Task statement | Your answer should hold all lines of the entries that include the word "pembawa".
[[ Input records, beginning ]]
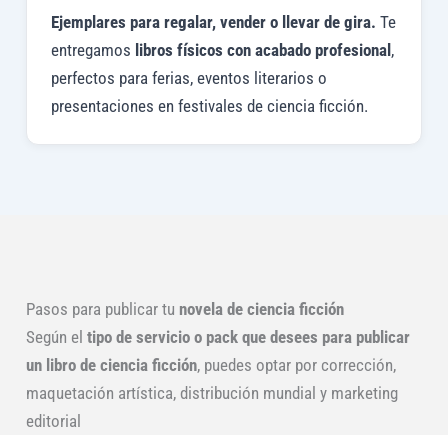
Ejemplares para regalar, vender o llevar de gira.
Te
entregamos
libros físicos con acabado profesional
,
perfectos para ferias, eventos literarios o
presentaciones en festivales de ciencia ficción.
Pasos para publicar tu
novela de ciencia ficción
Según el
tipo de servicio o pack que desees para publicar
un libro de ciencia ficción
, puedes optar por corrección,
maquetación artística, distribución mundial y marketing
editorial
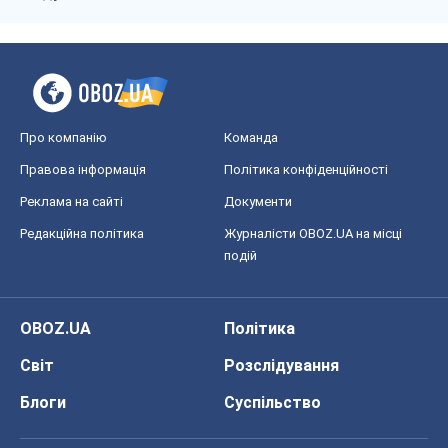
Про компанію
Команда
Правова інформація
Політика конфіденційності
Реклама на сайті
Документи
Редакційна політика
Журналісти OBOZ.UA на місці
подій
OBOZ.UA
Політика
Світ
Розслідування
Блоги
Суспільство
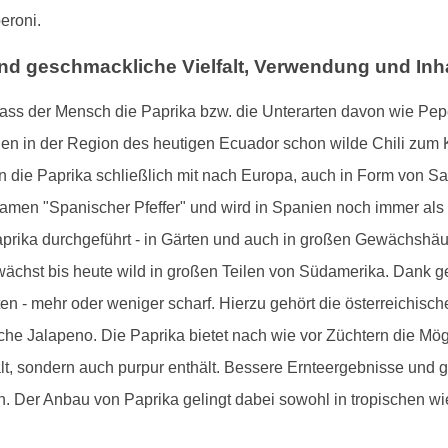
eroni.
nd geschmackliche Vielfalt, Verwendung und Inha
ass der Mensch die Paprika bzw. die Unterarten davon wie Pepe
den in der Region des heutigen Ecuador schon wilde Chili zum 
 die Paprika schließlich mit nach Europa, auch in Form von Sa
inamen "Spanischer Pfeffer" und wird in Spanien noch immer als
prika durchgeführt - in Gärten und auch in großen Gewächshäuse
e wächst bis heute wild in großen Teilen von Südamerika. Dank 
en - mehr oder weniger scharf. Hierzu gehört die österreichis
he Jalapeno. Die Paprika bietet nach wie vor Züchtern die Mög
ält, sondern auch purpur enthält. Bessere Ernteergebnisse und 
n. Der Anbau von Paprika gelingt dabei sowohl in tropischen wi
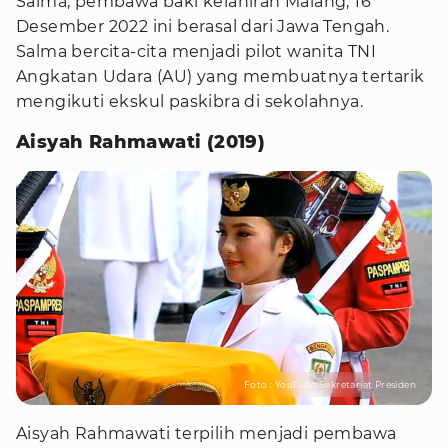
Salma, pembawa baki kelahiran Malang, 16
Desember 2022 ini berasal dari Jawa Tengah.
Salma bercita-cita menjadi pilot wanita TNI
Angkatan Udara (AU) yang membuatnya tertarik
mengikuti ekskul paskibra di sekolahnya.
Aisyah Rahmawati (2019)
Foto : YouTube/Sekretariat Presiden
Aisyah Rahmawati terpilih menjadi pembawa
[[ Input records, end ]]
Result of this task |
Salma, pembawa baki kelahiran Malang, 16
Aisyah Rahmawati terpilih menjadi pembawa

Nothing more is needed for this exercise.